Transcribed page contents:

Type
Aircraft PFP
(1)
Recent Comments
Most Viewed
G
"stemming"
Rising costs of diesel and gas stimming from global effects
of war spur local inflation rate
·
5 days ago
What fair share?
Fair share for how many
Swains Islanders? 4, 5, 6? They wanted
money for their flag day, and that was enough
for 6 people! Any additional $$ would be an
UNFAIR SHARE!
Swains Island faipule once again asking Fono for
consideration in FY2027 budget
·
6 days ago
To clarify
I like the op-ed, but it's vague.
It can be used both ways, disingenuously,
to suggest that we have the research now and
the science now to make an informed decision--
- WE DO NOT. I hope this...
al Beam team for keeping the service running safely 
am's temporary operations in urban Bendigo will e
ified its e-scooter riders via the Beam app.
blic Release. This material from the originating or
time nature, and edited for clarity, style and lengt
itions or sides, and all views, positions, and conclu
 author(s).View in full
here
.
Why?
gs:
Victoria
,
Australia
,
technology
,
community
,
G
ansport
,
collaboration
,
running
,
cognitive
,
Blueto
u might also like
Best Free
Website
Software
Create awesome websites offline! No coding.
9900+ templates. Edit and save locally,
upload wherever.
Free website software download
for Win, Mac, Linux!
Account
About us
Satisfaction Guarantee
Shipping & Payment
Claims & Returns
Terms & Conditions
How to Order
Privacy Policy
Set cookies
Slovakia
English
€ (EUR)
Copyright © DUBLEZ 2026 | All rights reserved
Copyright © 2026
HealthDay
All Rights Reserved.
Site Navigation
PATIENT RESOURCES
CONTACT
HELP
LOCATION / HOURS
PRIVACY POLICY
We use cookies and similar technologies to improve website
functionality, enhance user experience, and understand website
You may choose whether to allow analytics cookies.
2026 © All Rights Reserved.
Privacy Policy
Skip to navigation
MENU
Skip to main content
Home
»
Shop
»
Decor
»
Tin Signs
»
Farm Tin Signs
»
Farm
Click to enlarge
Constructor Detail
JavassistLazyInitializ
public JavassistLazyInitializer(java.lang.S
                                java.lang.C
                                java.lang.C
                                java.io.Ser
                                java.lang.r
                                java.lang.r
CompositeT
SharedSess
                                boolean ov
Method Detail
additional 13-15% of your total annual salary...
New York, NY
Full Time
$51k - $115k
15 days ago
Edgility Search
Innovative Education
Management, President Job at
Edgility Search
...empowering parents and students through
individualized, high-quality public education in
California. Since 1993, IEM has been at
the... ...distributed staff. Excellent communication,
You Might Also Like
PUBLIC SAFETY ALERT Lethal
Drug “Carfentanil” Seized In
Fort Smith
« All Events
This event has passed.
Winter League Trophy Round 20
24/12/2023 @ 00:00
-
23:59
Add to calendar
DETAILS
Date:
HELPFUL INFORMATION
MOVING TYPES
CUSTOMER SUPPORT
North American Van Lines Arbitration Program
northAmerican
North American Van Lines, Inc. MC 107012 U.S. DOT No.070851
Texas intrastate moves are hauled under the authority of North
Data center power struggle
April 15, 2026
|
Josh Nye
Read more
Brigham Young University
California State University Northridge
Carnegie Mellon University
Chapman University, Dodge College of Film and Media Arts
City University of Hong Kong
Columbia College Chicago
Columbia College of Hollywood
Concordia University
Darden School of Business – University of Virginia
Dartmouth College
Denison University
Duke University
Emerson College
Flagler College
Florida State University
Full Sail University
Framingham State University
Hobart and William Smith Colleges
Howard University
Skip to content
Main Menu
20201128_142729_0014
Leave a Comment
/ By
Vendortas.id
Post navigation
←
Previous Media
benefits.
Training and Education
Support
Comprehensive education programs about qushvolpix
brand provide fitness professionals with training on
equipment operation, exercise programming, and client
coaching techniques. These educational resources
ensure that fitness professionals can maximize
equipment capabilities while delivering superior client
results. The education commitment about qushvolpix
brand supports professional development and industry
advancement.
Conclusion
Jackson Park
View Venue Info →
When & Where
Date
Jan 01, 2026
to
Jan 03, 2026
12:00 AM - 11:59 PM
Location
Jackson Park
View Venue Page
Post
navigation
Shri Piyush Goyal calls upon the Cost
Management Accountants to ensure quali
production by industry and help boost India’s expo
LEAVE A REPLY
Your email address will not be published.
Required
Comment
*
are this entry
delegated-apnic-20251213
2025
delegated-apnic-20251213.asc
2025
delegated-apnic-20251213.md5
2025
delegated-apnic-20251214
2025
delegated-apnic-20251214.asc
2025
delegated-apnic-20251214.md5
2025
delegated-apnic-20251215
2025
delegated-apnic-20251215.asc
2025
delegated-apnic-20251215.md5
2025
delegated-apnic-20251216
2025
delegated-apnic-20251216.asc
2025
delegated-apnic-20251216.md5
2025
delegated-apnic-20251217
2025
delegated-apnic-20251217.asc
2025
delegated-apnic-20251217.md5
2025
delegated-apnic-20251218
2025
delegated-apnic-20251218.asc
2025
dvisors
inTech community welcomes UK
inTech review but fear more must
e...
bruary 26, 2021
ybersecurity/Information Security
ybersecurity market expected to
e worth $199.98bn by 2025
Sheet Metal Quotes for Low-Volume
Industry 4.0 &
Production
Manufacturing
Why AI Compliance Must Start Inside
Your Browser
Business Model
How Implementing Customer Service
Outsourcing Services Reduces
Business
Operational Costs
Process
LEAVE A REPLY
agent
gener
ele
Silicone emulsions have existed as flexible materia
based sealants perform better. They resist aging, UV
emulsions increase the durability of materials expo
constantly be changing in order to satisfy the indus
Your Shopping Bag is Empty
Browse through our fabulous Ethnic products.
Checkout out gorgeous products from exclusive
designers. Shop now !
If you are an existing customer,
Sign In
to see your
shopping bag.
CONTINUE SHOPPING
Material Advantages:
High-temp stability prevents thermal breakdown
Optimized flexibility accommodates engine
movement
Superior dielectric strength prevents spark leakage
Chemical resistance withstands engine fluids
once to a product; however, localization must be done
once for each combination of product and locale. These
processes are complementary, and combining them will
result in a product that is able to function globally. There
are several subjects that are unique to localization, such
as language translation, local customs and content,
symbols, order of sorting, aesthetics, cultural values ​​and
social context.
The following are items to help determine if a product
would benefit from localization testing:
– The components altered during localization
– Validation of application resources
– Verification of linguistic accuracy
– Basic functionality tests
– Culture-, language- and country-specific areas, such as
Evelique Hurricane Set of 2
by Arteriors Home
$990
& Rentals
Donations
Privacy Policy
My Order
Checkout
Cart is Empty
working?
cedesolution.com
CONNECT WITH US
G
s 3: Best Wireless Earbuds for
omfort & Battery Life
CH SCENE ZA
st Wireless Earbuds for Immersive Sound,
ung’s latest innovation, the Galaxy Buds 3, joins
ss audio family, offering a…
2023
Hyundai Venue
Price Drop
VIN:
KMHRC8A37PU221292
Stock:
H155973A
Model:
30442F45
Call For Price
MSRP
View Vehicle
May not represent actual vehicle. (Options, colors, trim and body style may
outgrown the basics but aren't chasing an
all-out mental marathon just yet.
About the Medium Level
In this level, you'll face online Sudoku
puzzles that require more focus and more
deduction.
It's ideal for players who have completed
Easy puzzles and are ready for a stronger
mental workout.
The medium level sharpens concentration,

Your instructions: Each record should be repeated in full, exactly as it is written.

Output:
Type
Aircraft PFP
(1)
Recent Comments
Most Viewed
G
"stemming"
Rising costs of diesel and gas stimming from global effects
of war spur local inflation rate
·
5 days ago
What fair share?
Fair share for how many
Swains Islanders? 4, 5, 6? They wanted
money for their flag day, and that was enough
for 6 people! Any additional $$ would be an
UNFAIR SHARE!
Swains Island faipule once again asking Fono for
consideration in FY2027 budget
·
6 days ago
To clarify
I like the op-ed, but it's vague.
It can be used both ways, disingenuously,
to suggest that we have the research now and
the science now to make an informed decision--
- WE DO NOT. I hope this...
al Beam team for keeping the service running safely 
am's temporary operations in urban Bendigo will e
ified its e-scooter riders via the Beam app.
blic Release. This material from the originating or
time nature, and edited for clarity, style and lengt
itions or sides, and all views, positions, and conclu
 author(s).View in full
here
.
Why?
gs:
Victoria
,
Australia
,
technology
,
community
,
G
ansport
,
collaboration
,
running
,
cognitive
,
Blueto
u might also like
Best Free
Website
Software
Create awesome websites offline! No coding.
9900+ templates. Edit and save locally,
upload wherever.
Free website software download
for Win, Mac, Linux!
Account
About us
Satisfaction Guarantee
Shipping & Payment
Claims & Returns
Terms & Conditions
How to Order
Privacy Policy
Set cookies
Slovakia
English
€ (EUR)
Copyright © DUBLEZ 2026 | All rights reserved
Copyright © 2026
HealthDay
All Rights Reserved.
Site Navigation
PATIENT RESOURCES
CONTACT
HELP
LOCATION / HOURS
PRIVACY POLICY
We use cookies and similar technologies to improve website
functionality, enhance user experience, and understand website
You may choose whether to allow analytics cookies.
2026 © All Rights Reserved.
Privacy Policy
Skip to navigation
MENU
Skip to main content
Home
»
Shop
»
Decor
»
Tin Signs
»
Farm Tin Signs
»
Farm
Click to enlarge
Constructor Detail
JavassistLazyInitializ
public JavassistLazyInitializer(java.lang.S
                                java.lang.C
                                java.lang.C
                                java.io.Ser
                                java.lang.r
                                java.lang.r
CompositeT
SharedSess
                                boolean ov
Method Detail
additional 13-15% of your total annual salary...
New York, NY
Full Time
$51k - $115k
15 days ago
Edgility Search
Innovative Education
Management, President Job at
Edgility Search
...empowering parents and students through
individualized, high-quality public education in
California. Since 1993, IEM has been at
the... ...distributed staff. Excellent communication,
You Might Also Like
PUBLIC SAFETY ALERT Lethal
Drug “Carfentanil” Seized In
Fort Smith
« All Events
This event has passed.
Winter League Trophy Round 20
24/12/2023 @ 00:00
-
23:59
Add to calendar
DETAILS
Date:
HELPFUL INFORMATION
MOVING TYPES
CUSTOMER SUPPORT
North American Van Lines Arbitration Program
northAmerican
North American Van Lines, Inc. MC 107012 U.S. DOT No.070851
Texas intrastate moves are hauled under the authority of North
Data center power struggle
April 15, 2026
|
Josh Nye
Read more
Brigham Young University
California State University Northridge
Carnegie Mellon University
Chapman University, Dodge College of Film and Media Arts
City University of Hong Kong
Columbia College Chicago
Columbia College of Hollywood
Concordia University
Darden School of Business – University of Virginia
Dartmouth College
Denison University
Duke University
Emerson College
Flagler College
Florida State University
Full Sail University
Framingham State University
Hobart and William Smith Colleges
Howard University
Skip to content
Main Menu
20201128_142729_0014
Leave a Comment
/ By
Vendortas.id
Post navigation
←
Previous Media
benefits.
Training and Education
Support
Comprehensive education programs about qushvolpix
brand provide fitness professionals with training on
equipment operation, exercise programming, and client
coaching techniques. These educational resources
ensure that fitness professionals can maximize
equipment capabilities while delivering superior client
results. The education commitment about qushvolpix
brand supports professional development and industry
advancement.
Conclusion
Jackson Park
View Venue Info →
When & Where
Date
Jan 01, 2026
to
Jan 03, 2026
12:00 AM - 11:59 PM
Location
Jackson Park
View Venue Page
Post
navigation
Shri Piyush Goyal calls upon the Cost
Management Accountants to ensure quali
production by industry and help boost India’s expo
LEAVE A REPLY
Your email address will not be published.
Required
Comment
*
are this entry
delegated-apnic-20251213
2025
delegated-apnic-20251213.asc
2025
delegated-apnic-20251213.md5
2025
delegated-apnic-20251214
2025
delegated-apnic-20251214.asc
2025
delegated-apnic-20251214.md5
2025
delegated-apnic-20251215
2025
delegated-apnic-20251215.asc
2025
delegated-apnic-20251215.md5
2025
delegated-apnic-20251216
2025
delegated-apnic-20251216.asc
2025
delegated-apnic-20251216.md5
2025
delegated-apnic-20251217
2025
delegated-apnic-20251217.asc
2025
delegated-apnic-20251217.md5
2025
delegated-apnic-20251218
2025
delegated-apnic-20251218.asc
2025
dvisors
inTech community welcomes UK
inTech review but fear more must
e...
bruary 26, 2021
ybersecurity/Information Security
ybersecurity market expected to
e worth $199.98bn by 2025
Sheet Metal Quotes for Low-Volume
Industry 4.0 &
Production
Manufacturing
Why AI Compliance Must Start Inside
Your Browser
Business Model
How Implementing Customer Service
Outsourcing Services Reduces
Business
Operational Costs
Process
LEAVE A REPLY
agent
gener
ele
Silicone emulsions have existed as flexible materia
based sealants perform better. They resist aging, UV
emulsions increase the durability of materials expo
constantly be changing in order to satisfy the indus
Your Shopping Bag is Empty
Browse through our fabulous Ethnic products.
Checkout out gorgeous products from exclusive
designers. Shop now !
If you are an existing customer,
Sign In
to see your
shopping bag.
CONTINUE SHOPPING
Material Advantages:
High-temp stability prevents thermal breakdown
Optimized flexibility accommodates engine
movement
Superior dielectric strength prevents spark leakage
Chemical resistance withstands engine fluids
once to a product; however, localization must be done
once for each combination of product and locale. These
processes are complementary, and combining them will
result in a product that is able to function globally. There
are several subjects that are unique to localization, such
as language translation, local customs and content,
symbols, order of sorting, aesthetics, cultural values ​​and
social context.
The following are items to help determine if a product
would benefit from localization testing:
– The components altered during localization
– Validation of application resources
– Verification of linguistic accuracy
– Basic functionality tests
– Culture-, language- and country-specific areas, such as
Evelique Hurricane Set of 2
by Arteriors Home
$990
& Rentals
Donations
Privacy Policy
My Order
Checkout
Cart is Empty
working?
cedesolution.com
CONNECT WITH US
G
s 3: Best Wireless Earbuds for
omfort & Battery Life
CH SCENE ZA
st Wireless Earbuds for Immersive Sound,
ung’s latest innovation, the Galaxy Buds 3, joins
ss audio family, offering a…
2023
Hyundai Venue
Price Drop
VIN:
KMHRC8A37PU221292
Stock:
H155973A
Model:
30442F45
Call For Price
MSRP
View Vehicle
May not represent actual vehicle. (Options, colors, trim and body style may
outgrown the basics but aren't chasing an
all-out mental marathon just yet.
About the Medium Level
In this level, you'll face online Sudoku
puzzles that require more focus and more
deduction.
It's ideal for players who have completed
Easy puzzles and are ready for a stronger
mental workout.
The medium level sharpens concentration,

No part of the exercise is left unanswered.